By Andrea Mulder-Slater
What You Need:
- Books and information on stars and snowflakes
- Wooden clothespegs (5-6 per student)
- Round wooden discs (or pieces of cardboard) (4 per student)
- Small wooden or plastic buttons (6 per student)
- Glue (hot glue or white glue)
- Gold or Silver craft paint
- Glitter (optional)
- Raffia for hanging the starflake
What You Do:
Talk about snowflakes – how many sides do they have — do any two snowflakes look alike?
Try making some paper snowflakes
Talk about stars. Practice making five pointed stars and six pointed stars on paper.
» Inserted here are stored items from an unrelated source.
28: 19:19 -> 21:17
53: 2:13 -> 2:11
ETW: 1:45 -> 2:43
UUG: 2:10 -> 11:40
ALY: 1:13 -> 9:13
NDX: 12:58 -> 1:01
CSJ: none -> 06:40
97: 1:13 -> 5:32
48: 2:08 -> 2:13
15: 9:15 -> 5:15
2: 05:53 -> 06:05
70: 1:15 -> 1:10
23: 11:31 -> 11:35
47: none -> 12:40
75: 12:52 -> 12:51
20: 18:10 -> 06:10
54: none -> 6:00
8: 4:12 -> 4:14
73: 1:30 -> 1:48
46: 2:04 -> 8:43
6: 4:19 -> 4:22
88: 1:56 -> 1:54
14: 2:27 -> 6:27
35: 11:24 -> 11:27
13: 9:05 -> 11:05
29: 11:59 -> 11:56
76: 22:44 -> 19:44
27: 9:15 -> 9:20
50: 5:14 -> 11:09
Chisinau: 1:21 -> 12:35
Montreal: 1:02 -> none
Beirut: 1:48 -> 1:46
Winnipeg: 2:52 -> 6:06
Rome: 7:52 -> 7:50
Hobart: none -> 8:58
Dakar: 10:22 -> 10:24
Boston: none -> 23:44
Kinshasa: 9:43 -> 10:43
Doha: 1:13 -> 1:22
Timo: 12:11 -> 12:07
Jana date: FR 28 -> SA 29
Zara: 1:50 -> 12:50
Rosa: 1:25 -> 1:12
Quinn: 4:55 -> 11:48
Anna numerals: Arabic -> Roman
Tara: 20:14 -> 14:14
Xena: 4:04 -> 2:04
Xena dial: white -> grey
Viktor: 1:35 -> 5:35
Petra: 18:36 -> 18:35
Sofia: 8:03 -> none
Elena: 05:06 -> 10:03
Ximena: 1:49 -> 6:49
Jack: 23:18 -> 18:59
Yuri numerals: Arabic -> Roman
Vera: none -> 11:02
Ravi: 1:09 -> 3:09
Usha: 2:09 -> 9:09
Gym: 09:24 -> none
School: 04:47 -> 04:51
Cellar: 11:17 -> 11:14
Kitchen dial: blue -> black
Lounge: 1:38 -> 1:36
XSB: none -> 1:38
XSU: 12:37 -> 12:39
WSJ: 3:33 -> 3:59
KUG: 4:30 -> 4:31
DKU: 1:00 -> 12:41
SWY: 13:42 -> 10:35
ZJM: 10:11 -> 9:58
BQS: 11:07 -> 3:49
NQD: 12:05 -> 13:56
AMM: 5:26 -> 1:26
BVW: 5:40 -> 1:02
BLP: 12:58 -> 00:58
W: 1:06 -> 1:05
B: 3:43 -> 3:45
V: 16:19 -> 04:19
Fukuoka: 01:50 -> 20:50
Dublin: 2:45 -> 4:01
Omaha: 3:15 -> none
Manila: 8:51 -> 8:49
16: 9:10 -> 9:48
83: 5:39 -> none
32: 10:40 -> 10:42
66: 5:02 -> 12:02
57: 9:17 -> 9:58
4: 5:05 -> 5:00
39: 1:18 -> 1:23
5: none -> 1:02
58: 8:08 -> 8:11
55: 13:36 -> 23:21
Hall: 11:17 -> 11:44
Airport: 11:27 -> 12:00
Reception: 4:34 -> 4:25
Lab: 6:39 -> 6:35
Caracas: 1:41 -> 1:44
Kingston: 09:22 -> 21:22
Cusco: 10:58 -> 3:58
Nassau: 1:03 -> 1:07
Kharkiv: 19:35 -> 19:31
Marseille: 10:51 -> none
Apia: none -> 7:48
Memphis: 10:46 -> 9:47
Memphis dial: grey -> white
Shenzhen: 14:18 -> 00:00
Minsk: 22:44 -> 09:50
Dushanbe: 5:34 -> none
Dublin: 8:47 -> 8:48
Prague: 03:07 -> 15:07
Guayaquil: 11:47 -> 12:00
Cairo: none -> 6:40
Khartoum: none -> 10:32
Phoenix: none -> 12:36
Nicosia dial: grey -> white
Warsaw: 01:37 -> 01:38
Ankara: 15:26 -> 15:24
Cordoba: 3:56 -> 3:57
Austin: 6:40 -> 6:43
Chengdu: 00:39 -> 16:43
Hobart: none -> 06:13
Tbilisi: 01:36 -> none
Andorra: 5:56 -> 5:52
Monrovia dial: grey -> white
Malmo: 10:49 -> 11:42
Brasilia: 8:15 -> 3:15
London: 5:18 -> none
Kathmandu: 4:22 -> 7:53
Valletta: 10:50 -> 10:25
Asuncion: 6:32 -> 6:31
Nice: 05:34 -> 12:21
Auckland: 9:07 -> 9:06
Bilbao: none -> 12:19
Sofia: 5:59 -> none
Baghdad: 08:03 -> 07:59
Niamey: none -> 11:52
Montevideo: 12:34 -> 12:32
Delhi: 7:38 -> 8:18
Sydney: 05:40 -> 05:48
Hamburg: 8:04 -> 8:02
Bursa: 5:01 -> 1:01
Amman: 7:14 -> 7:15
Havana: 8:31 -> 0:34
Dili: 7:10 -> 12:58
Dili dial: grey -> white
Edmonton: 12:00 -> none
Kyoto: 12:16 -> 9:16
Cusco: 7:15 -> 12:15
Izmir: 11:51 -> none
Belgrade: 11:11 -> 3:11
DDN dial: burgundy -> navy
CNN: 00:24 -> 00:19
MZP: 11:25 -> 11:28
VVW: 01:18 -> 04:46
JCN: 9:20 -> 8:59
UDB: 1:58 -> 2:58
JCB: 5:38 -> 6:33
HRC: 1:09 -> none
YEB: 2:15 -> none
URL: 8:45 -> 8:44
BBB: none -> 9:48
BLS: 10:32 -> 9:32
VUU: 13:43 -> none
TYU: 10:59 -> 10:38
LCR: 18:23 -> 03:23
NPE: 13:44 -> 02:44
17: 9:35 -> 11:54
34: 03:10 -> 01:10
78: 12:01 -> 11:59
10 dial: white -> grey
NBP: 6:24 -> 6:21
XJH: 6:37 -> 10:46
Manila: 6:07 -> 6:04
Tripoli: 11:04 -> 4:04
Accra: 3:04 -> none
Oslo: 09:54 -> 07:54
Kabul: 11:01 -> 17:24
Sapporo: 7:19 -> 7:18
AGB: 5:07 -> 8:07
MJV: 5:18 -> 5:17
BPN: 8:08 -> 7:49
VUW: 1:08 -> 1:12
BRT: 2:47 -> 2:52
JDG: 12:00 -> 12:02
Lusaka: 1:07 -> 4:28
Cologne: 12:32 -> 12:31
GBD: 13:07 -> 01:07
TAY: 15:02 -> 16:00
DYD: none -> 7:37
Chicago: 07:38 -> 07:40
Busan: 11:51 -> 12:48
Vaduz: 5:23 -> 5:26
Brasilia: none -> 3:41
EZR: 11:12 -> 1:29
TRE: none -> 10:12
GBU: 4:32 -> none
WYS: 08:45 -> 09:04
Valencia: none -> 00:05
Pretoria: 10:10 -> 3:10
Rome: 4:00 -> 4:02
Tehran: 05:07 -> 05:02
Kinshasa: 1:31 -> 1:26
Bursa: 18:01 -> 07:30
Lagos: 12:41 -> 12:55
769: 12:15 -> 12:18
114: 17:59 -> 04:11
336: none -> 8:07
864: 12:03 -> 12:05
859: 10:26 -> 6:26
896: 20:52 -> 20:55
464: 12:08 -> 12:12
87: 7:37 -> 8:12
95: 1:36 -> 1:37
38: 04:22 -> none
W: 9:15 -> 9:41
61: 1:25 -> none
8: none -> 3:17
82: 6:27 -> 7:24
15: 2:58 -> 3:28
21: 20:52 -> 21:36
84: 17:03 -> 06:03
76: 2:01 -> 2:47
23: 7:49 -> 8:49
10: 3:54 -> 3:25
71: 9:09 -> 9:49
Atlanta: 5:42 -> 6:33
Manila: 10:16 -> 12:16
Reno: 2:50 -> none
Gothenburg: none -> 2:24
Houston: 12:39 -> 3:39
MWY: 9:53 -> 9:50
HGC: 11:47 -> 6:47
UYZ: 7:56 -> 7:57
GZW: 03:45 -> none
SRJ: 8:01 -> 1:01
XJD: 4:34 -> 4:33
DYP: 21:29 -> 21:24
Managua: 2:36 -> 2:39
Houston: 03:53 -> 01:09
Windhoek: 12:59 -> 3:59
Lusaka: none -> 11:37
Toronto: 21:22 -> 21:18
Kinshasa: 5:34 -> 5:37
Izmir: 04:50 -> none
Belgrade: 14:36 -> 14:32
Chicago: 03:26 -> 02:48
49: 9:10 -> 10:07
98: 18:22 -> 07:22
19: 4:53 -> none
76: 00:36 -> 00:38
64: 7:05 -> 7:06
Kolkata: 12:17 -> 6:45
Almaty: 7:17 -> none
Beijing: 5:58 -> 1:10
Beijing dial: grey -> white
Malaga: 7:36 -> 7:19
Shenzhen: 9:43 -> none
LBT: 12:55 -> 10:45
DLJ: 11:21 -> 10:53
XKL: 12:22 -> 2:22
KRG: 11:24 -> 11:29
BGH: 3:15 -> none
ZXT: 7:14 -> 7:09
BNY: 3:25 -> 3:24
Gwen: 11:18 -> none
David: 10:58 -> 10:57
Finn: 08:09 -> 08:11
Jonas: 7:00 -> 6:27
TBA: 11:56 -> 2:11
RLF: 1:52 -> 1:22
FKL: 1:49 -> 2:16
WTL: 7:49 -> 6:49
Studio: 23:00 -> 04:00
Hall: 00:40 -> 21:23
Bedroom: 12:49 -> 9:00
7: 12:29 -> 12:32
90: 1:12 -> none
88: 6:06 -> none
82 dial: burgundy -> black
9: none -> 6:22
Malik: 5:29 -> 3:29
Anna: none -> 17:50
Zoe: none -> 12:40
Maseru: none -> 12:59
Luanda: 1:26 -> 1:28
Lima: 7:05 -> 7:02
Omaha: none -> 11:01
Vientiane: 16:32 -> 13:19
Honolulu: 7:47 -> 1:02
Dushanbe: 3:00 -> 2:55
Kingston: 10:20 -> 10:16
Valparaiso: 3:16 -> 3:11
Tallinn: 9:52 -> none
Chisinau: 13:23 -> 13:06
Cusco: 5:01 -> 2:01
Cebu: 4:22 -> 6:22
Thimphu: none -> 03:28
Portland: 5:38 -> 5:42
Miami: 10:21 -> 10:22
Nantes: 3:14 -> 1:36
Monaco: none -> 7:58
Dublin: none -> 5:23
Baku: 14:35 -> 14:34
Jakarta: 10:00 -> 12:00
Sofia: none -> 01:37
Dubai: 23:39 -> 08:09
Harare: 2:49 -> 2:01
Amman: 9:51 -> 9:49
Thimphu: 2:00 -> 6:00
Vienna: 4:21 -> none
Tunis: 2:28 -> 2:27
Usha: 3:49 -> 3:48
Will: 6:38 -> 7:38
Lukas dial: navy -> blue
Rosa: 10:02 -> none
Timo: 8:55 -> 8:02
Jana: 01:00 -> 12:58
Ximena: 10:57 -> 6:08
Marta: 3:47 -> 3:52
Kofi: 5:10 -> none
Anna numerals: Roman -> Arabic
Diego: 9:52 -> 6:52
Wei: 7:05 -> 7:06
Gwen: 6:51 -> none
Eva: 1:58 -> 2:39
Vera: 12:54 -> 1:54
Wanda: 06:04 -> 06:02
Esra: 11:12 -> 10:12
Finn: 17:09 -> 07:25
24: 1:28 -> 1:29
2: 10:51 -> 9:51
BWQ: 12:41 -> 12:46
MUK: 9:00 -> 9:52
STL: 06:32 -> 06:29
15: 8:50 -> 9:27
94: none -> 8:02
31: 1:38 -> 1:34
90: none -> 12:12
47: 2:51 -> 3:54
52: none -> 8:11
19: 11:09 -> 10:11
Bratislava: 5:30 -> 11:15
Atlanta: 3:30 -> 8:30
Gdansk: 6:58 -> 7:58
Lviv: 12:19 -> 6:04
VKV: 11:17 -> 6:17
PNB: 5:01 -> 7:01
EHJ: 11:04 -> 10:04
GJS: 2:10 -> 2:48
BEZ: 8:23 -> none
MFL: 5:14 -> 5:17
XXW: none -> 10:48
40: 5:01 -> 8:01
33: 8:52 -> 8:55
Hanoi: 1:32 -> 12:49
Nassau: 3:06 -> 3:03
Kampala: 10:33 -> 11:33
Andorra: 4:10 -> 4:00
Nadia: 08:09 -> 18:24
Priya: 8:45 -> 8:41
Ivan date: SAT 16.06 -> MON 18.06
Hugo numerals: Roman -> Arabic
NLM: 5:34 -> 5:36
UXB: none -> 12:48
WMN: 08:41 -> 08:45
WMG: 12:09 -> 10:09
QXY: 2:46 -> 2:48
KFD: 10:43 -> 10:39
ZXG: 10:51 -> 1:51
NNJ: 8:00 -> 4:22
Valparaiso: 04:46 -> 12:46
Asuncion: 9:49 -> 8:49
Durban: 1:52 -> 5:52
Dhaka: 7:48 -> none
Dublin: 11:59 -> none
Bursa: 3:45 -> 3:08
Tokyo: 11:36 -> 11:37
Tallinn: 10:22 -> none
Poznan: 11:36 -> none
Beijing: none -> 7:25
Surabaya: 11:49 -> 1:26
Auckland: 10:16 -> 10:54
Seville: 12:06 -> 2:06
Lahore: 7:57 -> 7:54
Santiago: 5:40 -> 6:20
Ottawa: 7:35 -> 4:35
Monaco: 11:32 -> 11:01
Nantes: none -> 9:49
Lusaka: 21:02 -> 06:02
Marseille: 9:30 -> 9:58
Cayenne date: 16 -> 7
What would happen if we were to combine a star and a snowflake? This is what you and your students will make.
Next, each student chooses six wooden clothespegs, two flat discs and six buttons.
Students can lay the flat round piece on a flat surface. Begin arranging the clothespegs on the disc so that all six will fit.
Once the pegs are arranged, students can glue them down on the round disc.
Next, the other round disc can be glued on top of the clothespegs.
Buttons and other found objects can be added around the starflake.
When the glue is dry, the starflake can be painted. Ours is gold but you could use silver, blue, red, green … any color you like.
Finally, glitter can be added for a final detail and a piece of raffia can be attached so the starflake can hang.
Hang the starflakes and discuss how they look and how else they could be created. What other sorts of materials could be used to make a starflake?